Where there’s a will, there’s a way could certainly be the motto of Fort Smith resident Sheila Humphrey. Years ago, she was intrigued by a piece of art in a friend’s home and something special was sparked in her imagination.
“I fell in love with it,” she recalled.
Sheila was so enamored with the fabric artwork, that she first tracked down the artist, hoping to find something that would work in her own space. However, no such piece existed, and she really had a specific vision on which she was not ready to compromise.
“I just couldn't get the picture of what I wanted out of my head and didn't know how to convey it to another person,” she said.
That’s when Sheila – an avid seamstress, but also a self-proclaimed “non-artist” – decided to tackle the project. All she really knew at the time was the piece would be more meaningful if she made it herself and she had a clear vision. She also took the decor of her home into consideration and decided, with her sewing background, fabric would be the most appropriate medium to use.
“I have literally had this in my brain for 20 years, but I had to wait until I retired,” the former teacher laughed.
Getting started proved to be no easy feat. She had no idea how to create the piece in her imagination, so she turned to the internet for help. While YouTube tutorials can be found on everything from changing the oil in your car to applying eyeliner, the “how to” videos she found about creating fabric art were not very helpful. The finished products never resembled the creation she envisioned.
That’s when she enlisted the help of her friend, Kim Been.

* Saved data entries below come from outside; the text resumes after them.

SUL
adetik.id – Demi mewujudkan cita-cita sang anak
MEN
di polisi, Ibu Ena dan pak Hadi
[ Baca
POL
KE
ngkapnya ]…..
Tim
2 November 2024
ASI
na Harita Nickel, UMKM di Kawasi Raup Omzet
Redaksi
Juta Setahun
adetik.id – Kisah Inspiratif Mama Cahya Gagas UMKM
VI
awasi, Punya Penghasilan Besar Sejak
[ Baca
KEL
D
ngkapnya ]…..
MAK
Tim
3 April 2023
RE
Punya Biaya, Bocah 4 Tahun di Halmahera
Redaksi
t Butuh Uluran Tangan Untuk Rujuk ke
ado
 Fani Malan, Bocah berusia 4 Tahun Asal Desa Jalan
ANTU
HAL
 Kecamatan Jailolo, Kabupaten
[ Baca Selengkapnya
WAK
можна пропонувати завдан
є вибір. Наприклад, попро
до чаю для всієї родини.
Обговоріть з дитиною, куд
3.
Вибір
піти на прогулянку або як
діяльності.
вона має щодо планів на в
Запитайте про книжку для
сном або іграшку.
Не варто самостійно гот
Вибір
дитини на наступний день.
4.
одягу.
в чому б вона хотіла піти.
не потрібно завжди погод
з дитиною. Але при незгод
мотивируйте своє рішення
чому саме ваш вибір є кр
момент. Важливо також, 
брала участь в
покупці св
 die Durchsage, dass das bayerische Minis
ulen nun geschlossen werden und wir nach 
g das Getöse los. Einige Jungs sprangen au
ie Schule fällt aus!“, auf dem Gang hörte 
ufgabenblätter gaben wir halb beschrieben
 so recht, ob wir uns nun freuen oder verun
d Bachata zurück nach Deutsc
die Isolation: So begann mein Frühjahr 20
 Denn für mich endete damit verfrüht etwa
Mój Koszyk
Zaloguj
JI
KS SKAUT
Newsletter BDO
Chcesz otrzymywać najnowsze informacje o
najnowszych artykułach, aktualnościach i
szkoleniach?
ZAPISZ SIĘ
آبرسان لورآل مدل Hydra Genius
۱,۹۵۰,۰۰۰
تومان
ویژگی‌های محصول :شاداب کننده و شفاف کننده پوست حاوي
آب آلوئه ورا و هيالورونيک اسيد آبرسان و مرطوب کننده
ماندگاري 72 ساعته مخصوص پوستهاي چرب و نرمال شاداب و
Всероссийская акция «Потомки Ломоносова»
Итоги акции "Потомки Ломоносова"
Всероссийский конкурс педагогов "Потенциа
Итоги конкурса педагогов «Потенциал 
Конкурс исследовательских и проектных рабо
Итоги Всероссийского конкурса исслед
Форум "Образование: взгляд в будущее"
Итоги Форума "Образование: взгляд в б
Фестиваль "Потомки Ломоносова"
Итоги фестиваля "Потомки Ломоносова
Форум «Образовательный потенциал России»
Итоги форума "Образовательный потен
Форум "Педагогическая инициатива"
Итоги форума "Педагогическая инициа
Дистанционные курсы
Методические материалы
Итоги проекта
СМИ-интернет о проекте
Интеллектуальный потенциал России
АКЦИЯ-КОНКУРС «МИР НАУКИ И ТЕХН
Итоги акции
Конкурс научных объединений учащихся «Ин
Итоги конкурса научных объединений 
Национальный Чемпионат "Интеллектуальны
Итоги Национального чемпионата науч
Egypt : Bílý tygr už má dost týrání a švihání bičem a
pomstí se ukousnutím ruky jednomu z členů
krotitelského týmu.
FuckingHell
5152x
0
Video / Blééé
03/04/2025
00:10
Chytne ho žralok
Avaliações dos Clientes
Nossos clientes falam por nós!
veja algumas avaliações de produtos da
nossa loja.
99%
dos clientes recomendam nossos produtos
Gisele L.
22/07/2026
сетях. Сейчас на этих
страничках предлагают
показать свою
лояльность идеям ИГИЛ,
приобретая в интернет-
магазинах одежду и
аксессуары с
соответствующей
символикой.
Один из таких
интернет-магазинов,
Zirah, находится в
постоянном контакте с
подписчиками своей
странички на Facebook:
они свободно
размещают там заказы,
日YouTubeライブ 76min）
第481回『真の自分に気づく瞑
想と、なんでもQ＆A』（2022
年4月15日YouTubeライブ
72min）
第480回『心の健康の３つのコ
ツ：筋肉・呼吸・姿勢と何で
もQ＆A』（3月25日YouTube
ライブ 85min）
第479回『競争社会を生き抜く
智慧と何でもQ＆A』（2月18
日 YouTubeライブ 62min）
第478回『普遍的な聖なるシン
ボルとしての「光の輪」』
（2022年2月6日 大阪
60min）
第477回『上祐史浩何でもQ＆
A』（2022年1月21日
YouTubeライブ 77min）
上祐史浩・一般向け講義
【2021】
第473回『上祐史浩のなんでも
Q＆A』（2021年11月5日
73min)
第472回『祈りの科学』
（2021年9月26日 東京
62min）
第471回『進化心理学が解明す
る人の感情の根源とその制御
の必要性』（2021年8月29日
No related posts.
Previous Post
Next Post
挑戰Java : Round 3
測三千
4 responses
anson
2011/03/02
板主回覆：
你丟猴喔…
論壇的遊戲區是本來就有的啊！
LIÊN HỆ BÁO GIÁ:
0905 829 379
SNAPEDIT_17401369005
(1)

When Sheila told Kim about her idea, she was interested in trying to help. She recalls the conversation:
“I was so excited to have a positive reaction from someone instead of the familiar blank stare,” she laughed.
The ladies searched the internet for countryside photos.
“It was good to have something to look at. We had a color one and a black and white one blown up so we could cut one up – we are amateurs!” Sheila said. “I was so glad Kim wanted to do one, too, when I told her about it. We agreed we needed each other to brainstorm.”
Now working as partners on this journey, Shelia and Kim set out to create their first piece. They started with a random picture they liked, with the intention of making more personally meaningful pieces if the first attempt was successful. It took about a month, forming it entirely out of fabric that was cut and ironed on using a soft fuse product. Needless to say, working together and figuring it out as they went along, they were successful.
It was not long before Sheila was creating two more works of fabric art with a much more personal subject matter. One depicts family landmarks from her father’s side, including the Gulf gas pumps and the grocery and feed store owned by her grandfather on Highway 23 in the little community of Friendship between Caulksville and Booneville. Sheila’s grandparents owned the store for 42 years and she has many fond memories of spending time there as a child.
The other more sentimental piece represents Sheila’s mother’s side of the family. It includes the home in Branch where her maternal grandparents, McKinley and Gussie Shelby, raised their family of 10. She said wonderful memories flooded her mind as she worked.
“My goodness, we had fun in that house! There are 20 first cousins and we would spend summer vacations there together,” she said.
She recalls watching her grandmother can fruits and vegetables, helping her grandpa in the garden and learning to love the Cardinals.
“Grandpa was an avid Cardinals fan and everything stopped when a game was broadcast on the radio,” she said.
These precious memories were the driving force behind the creativity and determination she poured into her second and third works of art. As much as she enjoyed creating her first fabric piece, Sheila said the other two are the ones that bring her the most joy. A sentimental person, these creations are priceless reminders of her family’s heritage.
Perhaps another attribute one could use to describe Sheila is humble.
“I am not an artist. I am just stubborn and wanted to make the picture in my head a reality.”
Her humble attitude also is evident in her desire to give credit to her friend Kim and the invaluable role she played in making this project come to life. Sheila is thankful to have found the courage to act on her idea, but recognizes wholeheartedly that it might never have happened without her friend’s willingness to embark on the mission with her.
Sheila’s project idea was a large undertaking, to say the least. Led by her desire to create something truly unique, she enlisted the help she needed and jumped in head first, learning as she went along. It was pure heart that carried her vision to fruition and many will enjoy the beauty of her labor of love for years to come.